**Brief:**
Only the pictures should be left out; repeat the rest of the data exactly.

(Extracted page text data)

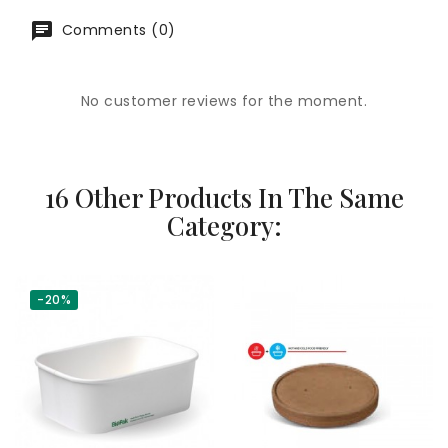
Comments (0)
No customer reviews for the moment.
16 Other Products In The Same
Category:
-20%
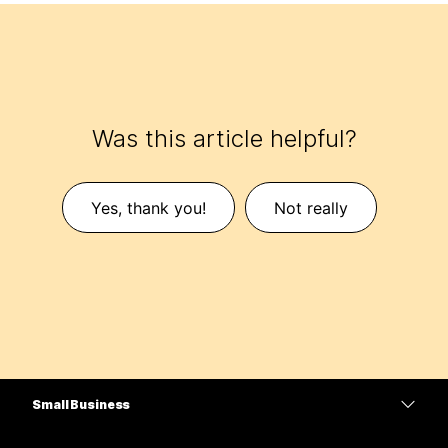
Was this article helpful?
Yes, thank you!
Not really
Small Business
Pricing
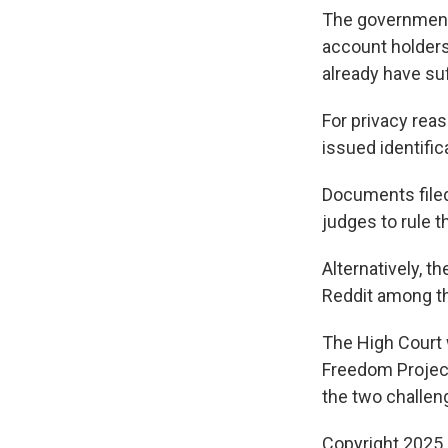
The government 
account holders 
already have su
For privacy rea
issued identific
Documents filed
judges to rule th
Alternatively, 
Reddit among th
The High Court w
Freedom Project'
the two challen
Copyright 2025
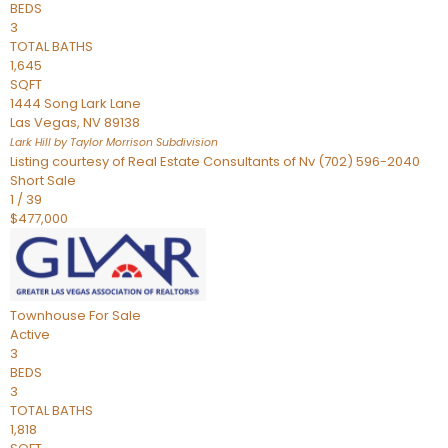
BEDS
3
TOTAL BATHS
1,645
SQFT
1444 Song Lark Lane
Las Vegas
,
NV
89138
Lark Hill by Taylor Morrison
Subdivision
Listing courtesy of Real Estate Consultants of Nv (702) 596-2040
Short Sale
1
/
39
$477,000
Townhouse
For Sale
Active
3
BEDS
3
TOTAL BATHS
1,818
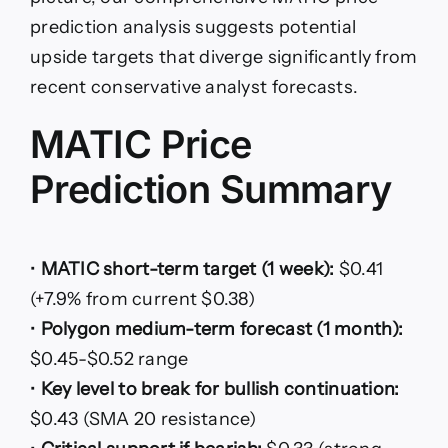
prediction analysis suggests potential
upside targets that diverge significantly from
recent conservative analyst forecasts.
MATIC Price
Prediction Summary
•
MATIC short-term target (1 week):
$0.41
(+7.9% from current $0.38)
•
Polygon medium-term forecast (1 month):
$0.45-$0.52 range
•
Key level to break for bullish continuation:
$0.43 (SMA 20 resistance)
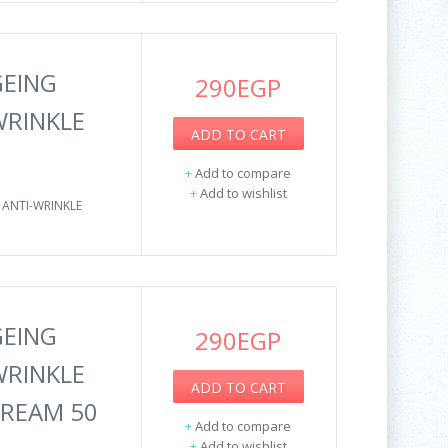
GEING
290EGP
WRINKLE
ADD TO CART
+
Add to compare
+
Add to wishlist
 ANTI-WRINKLE
GEING
290EGP
WRINKLE
ADD TO CART
CREAM 50
+
Add to compare
+
Add to wishlist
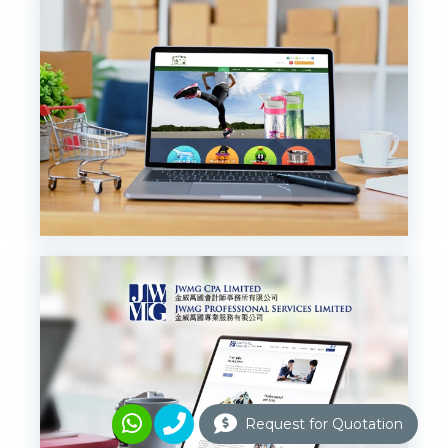
Request for Quotation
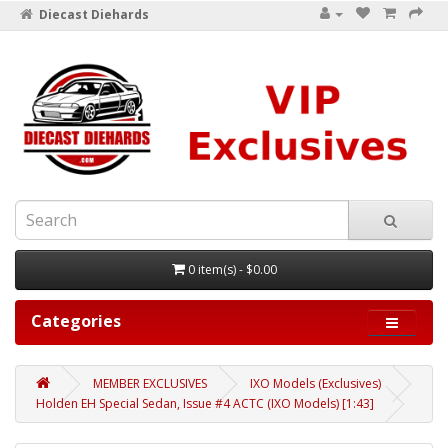
Diecast Diehards
0 item(s) - $0.00
Categories
MEMBER EXCLUSIVES
IXO Models (Exclusives)
Holden EH Special Sedan, Issue #4 ACTC (IXO Models) [1:43]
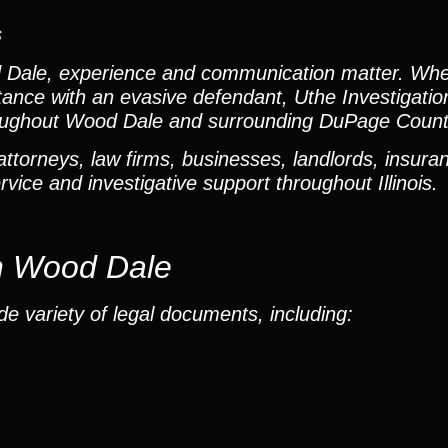
s
 Dale, experience and communication matter. Wh
istance with an evasive defendant, Uthe Investigati
hroughout Wood Dale and surrounding DuPage Coun
torneys, law firms, businesses, landlords, insuran
vice and investigative support throughout Illinois.
in Wood Dale
e variety of legal documents, including:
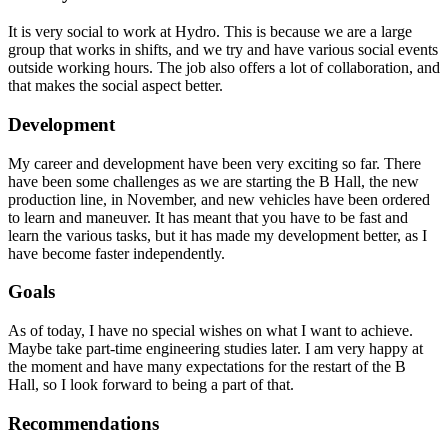
It is very social to work at Hydro. This is because we are a large
group that works in shifts, and we try and have various social events
outside working hours. The job also offers a lot of collaboration, and
that makes the social aspect better.
Development
My career and development have been very exciting so far. There
have been some challenges as we are starting the B Hall, the new
production line, in November, and new vehicles have been ordered
to learn and maneuver. It has meant that you have to be fast and
learn the various tasks, but it has made my development better, as I
have become faster independently.
Goals
As of today, I have no special wishes on what I want to achieve.
Maybe take part-time engineering studies later. I am very happy at
the moment and have many expectations for the restart of the B
Hall, so I look forward to being a part of that.
Recommendations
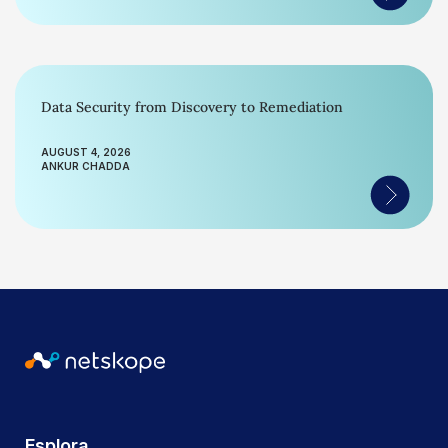
Data Security from Discovery to Remediation
AUGUST 4, 2026
ANKUR CHADDA
Esplora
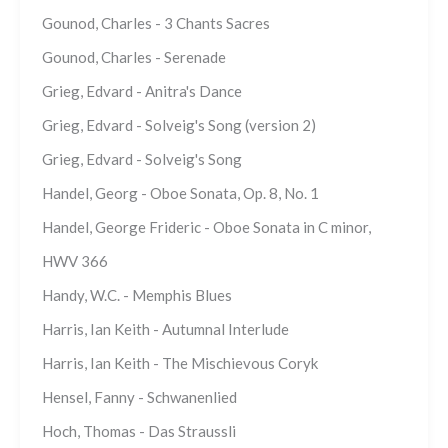
Gounod, Charles - 3 Chants Sacres
Gounod, Charles - Serenade
Grieg, Edvard - Anitra's Dance
Grieg, Edvard - Solveig's Song (version 2)
Grieg, Edvard - Solveig's Song
Handel, Georg - Oboe Sonata, Op. 8, No. 1
Handel, George Frideric - Oboe Sonata in C minor,
HWV 366
Handy, W.C. - Memphis Blues
Harris, Ian Keith - Autumnal Interlude
Harris, Ian Keith - The Mischievous Coryk
Hensel, Fanny - Schwanenlied
Hoch, Thomas - Das Straussli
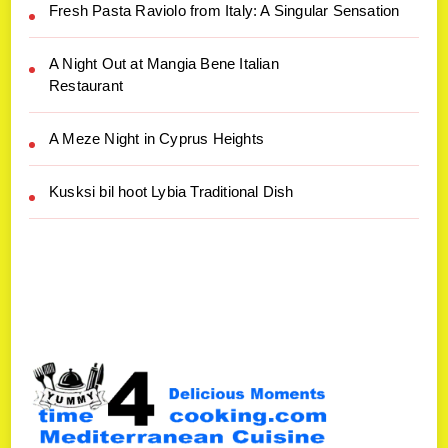
Fresh Pasta Raviolo from Italy: A Singular Sensation
A Night Out at Mangia Bene Italian
Restaurant
A Meze Night in Cyprus Heights
Kusksi bil hoot Lybia Traditional Dish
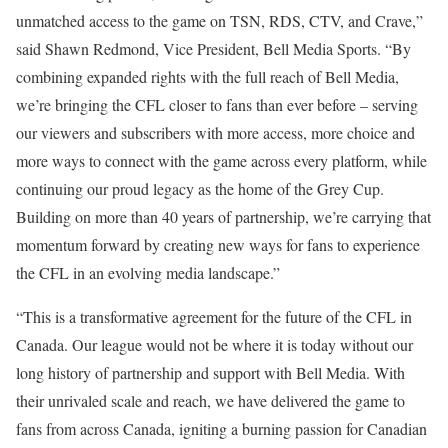
unmatched access to the game on TSN, RDS, CTV, and Crave,”
said Shawn Redmond, Vice President, Bell Media Sports. “By
combining expanded rights with the full reach of Bell Media,
we’re bringing the CFL closer to fans than ever before – serving
our viewers and subscribers with more access, more choice and
more ways to connect with the game across every platform, while
continuing our proud legacy as the home of the Grey Cup.
Building on more than 40 years of partnership, we’re carrying that
momentum forward by creating new ways for fans to experience
the CFL in an evolving media landscape.”
“This is a transformative agreement for the future of the CFL in
Canada. Our league would not be where it is today without our
long history of partnership and support with Bell Media. With
their unrivaled scale and reach, we have delivered the game to
fans from across Canada, igniting a burning passion for Canadian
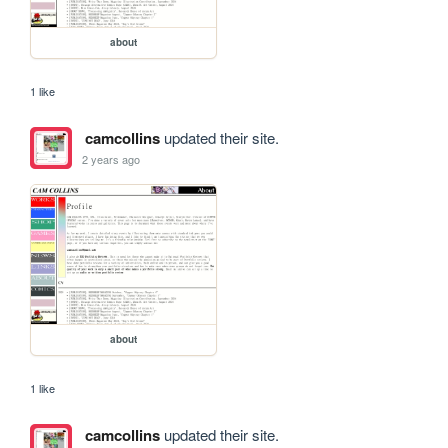
about
1 like
camcollins
updated their site.
2 years ago
about
1 like
camcollins
updated their site.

**Task answer:**
Comments (0)
No customer reviews for the moment.
16 Other Products In The Same
Category:
-20%
Was this article helpful?
Yes, thank you!
Not really
Small Business
Pricing
The government 
account holders 
already have su
For privacy rea
issued identific
Documents filed
judges to rule th
Alternatively, 
Reddit among th
The High Court w
Freedom Project'
the two challen
Copyright 2025
BEDS
3
TOTAL BATHS
1,645
SQFT
1444 Song Lark Lane
Las Vegas
,
NV
89138
Lark Hill by Taylor Morrison
Subdivision
Listing courtesy of Real Estate Consultants of Nv (702) 596-2040
Short Sale
1
/
39
$477,000
Townhouse
For Sale
Active
3
BEDS
3
TOTAL BATHS
1,818
prediction analysis suggests potential
upside targets that diverge significantly from
recent conservative analyst forecasts.
MATIC Price
Prediction Summary
•
MATIC short-term target (1 week):
$0.41
(+7.9% from current $0.38)
•
Polygon medium-term forecast (1 month):
$0.45-$0.52 range
•
Key level to break for bullish continuation:
$0.43 (SMA 20 resistance)
GEING
290EGP
WRINKLE
ADD TO CART
+
Add to compare
+
Add to wishlist
 ANTI-WRINKLE
GEING
290EGP
WRINKLE
ADD TO CART
CREAM 50
+
Add to compare
+
Add to wishlist
Request for Quotation
Diecast Diehards
0 item(s) - $0.00
Categories
MEMBER EXCLUSIVES
IXO Models (Exclusives)
Holden EH Special Sedan, Issue #4 ACTC (IXO Models) [1:43]
s
 Dale, experience and communication matter. Wh
istance with an evasive defendant, Uthe Investigati
hroughout Wood Dale and surrounding DuPage Coun
torneys, law firms, businesses, landlords, insuran
vice and investigative support throughout Illinois.
in Wood Dale
e variety of legal documents, including:
It is very social to work at Hydro. This is because we are a large
group that works in shifts, and we try and have various social events
outside working hours. The job also offers a lot of collaboration, and
that makes the social aspect better.
Development
My career and development have been very exciting so far. There
have been some challenges as we are starting the B Hall, the new
production line, in November, and new vehicles have been ordered
to learn and maneuver. It has meant that you have to be fast and
learn the various tasks, but it has made my development better, as I
have become faster independently.
Goals
As of today, I have no special wishes on what I want to achieve.
Maybe take part-time engineering studies later. I am very happy at
the moment and have many expectations for the restart of the B
Hall, so I look forward to being a part of that.
Recommendations
Data Security from Discovery to Remediation
AUGUST 4, 2026
ANKUR CHADDA
Esplora
Gounod, Charles - 3 Chants Sacres
Gounod, Charles - Serenade
Grieg, Edvard - Anitra's Dance
Grieg, Edvard - Solveig's Song (version 2)
Grieg, Edvard - Solveig's Song
Handel, Georg - Oboe Sonata, Op. 8, No. 1
Handel, George Frideric - Oboe Sonata in C minor,
HWV 366
Handy, W.C. - Memphis Blues
Harris, Ian Keith - Autumnal Interlude
Harris, Ian Keith - The Mischievous Coryk
Hensel, Fanny - Schwanenlied
Hoch, Thomas - Das Straussli
Fresh Pasta Raviolo from Italy: A Singular Sensation
A Night Out at Mangia Bene Italian
Restaurant
A Meze Night in Cyprus Heights
Kusksi bil hoot Lybia Traditional Dish
unmatched access to the game on TSN, RDS, CTV, and Crave,”
said Shawn Redmond, Vice President, Bell Media Sports. “By
combining expanded rights with the full reach of Bell Media,
we’re bringing the CFL closer to fans than ever before – serving
our viewers and subscribers with more access, more choice and
more ways to connect with the game across every platform, while
continuing our proud legacy as the home of the Grey Cup.
Building on more than 40 years of partnership, we’re carrying that
momentum forward by creating new ways for fans to experience
the CFL in an evolving media landscape.”
“This is a transformative agreement for the future of the CFL in
Canada. Our league would not be where it is today without our
long history of partnership and support with Bell Media. With
their unrivaled scale and reach, we have delivered the game to
fans from across Canada, igniting a burning passion for Canadian
about
1 like
camcollins
updated their site.
2 years ago
about
1 like
camcollins
updated their site.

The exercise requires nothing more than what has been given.